Stored data entries
· · ·

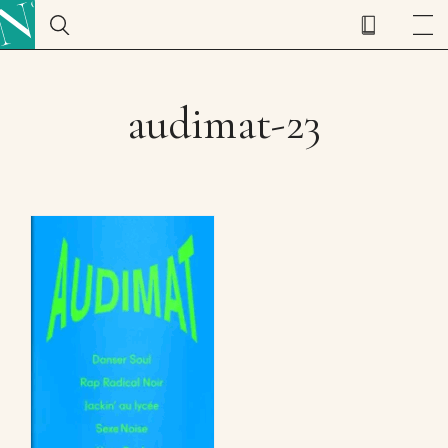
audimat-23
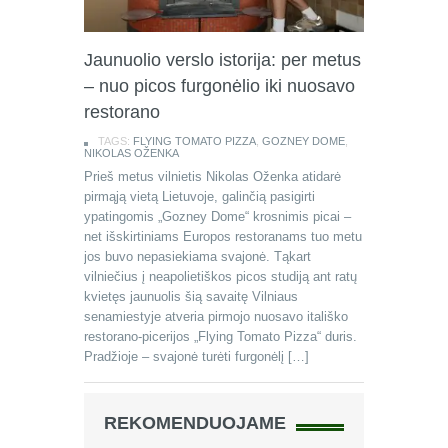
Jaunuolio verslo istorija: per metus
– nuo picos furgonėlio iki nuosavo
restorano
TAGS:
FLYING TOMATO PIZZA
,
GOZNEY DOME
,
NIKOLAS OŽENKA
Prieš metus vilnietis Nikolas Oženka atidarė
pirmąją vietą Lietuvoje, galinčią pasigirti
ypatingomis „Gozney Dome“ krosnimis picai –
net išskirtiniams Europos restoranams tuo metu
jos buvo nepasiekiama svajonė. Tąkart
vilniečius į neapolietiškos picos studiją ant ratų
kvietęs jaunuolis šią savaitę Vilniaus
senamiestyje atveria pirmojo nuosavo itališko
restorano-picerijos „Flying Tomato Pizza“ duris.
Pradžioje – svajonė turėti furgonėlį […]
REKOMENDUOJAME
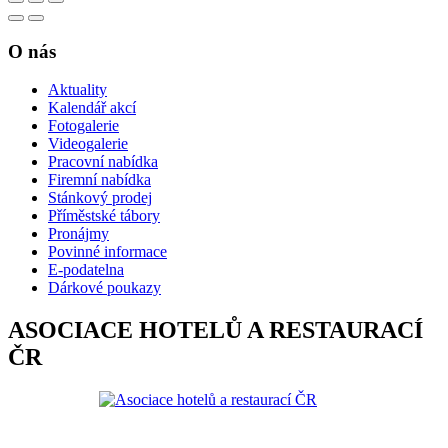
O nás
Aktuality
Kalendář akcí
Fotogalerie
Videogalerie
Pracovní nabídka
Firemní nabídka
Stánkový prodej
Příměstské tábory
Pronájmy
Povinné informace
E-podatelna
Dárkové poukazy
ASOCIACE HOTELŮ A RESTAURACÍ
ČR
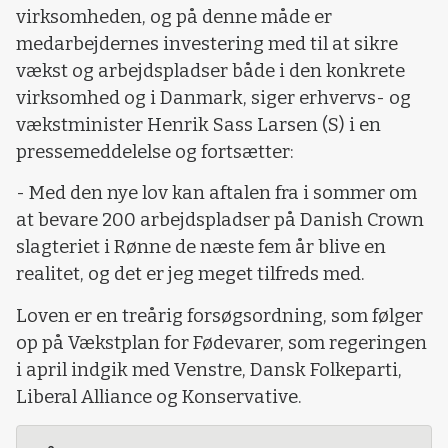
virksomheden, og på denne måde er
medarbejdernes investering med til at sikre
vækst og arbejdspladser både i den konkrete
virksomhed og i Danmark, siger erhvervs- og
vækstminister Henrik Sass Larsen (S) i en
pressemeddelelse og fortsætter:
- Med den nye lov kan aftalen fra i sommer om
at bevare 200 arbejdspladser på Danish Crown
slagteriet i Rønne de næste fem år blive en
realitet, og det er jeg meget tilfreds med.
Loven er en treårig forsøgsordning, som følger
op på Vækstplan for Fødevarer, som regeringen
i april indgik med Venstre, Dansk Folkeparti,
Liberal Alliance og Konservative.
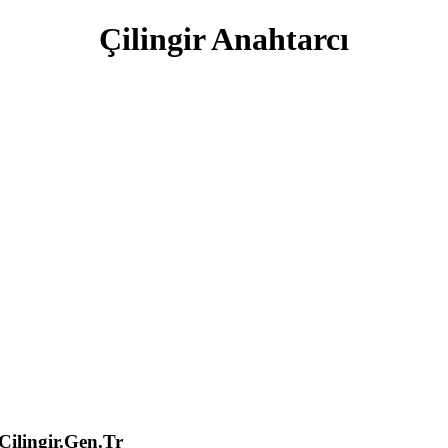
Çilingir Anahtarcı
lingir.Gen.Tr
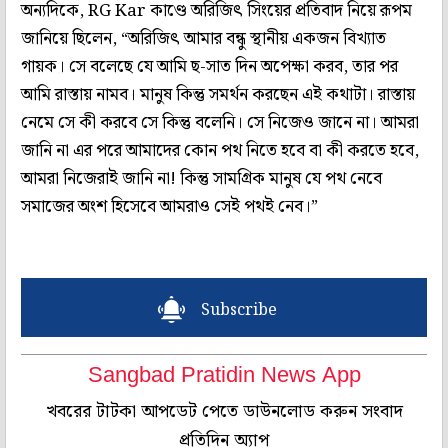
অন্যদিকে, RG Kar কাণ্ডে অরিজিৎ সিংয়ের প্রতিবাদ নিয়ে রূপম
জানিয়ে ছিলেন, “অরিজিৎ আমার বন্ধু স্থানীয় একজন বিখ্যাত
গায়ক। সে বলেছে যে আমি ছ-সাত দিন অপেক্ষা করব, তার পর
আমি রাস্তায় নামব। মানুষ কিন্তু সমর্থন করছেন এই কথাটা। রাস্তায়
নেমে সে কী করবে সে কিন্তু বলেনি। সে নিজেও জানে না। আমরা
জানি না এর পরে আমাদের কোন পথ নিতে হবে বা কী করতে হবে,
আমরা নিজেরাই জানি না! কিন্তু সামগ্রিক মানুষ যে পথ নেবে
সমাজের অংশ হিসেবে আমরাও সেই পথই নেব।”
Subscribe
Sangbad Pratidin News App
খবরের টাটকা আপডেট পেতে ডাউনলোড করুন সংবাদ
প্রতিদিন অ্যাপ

· · ·

*Assignment*. Print exactly, with no pictures, the lines above from the one that holds "furgonėlio iki nuosavo" through the one that holds "at bevare 200 arbejdspladser på Danish Crown", both of them included.

*Response below*.
– nuo picos furgonėlio iki nuosavo
restorano
TAGS:
FLYING TOMATO PIZZA
,
GOZNEY DOME
,
NIKOLAS OŽENKA
Prieš metus vilnietis Nikolas Oženka atidarė
pirmąją vietą Lietuvoje, galinčią pasigirti
ypatingomis „Gozney Dome“ krosnimis picai –
net išskirtiniams Europos restoranams tuo metu
jos buvo nepasiekiama svajonė. Tąkart
vilniečius į neapolietiškos picos studiją ant ratų
kvietęs jaunuolis šią savaitę Vilniaus
senamiestyje atveria pirmojo nuosavo itališko
restorano-picerijos „Flying Tomato Pizza“ duris.
Pradžioje – svajonė turėti furgonėlį […]
REKOMENDUOJAME
O nás
Aktuality
Kalendář akcí
Fotogalerie
Videogalerie
Pracovní nabídka
Firemní nabídka
Stánkový prodej
Příměstské tábory
Pronájmy
Povinné informace
E-podatelna
Dárkové poukazy
ASOCIACE HOTELŮ A RESTAURACÍ
ČR
virksomheden, og på denne måde er
medarbejdernes investering med til at sikre
vækst og arbejdspladser både i den konkrete
virksomhed og i Danmark, siger erhvervs- og
vækstminister Henrik Sass Larsen (S) i en
pressemeddelelse og fortsætter:
- Med den nye lov kan aftalen fra i sommer om
at bevare 200 arbejdspladser på Danish Crown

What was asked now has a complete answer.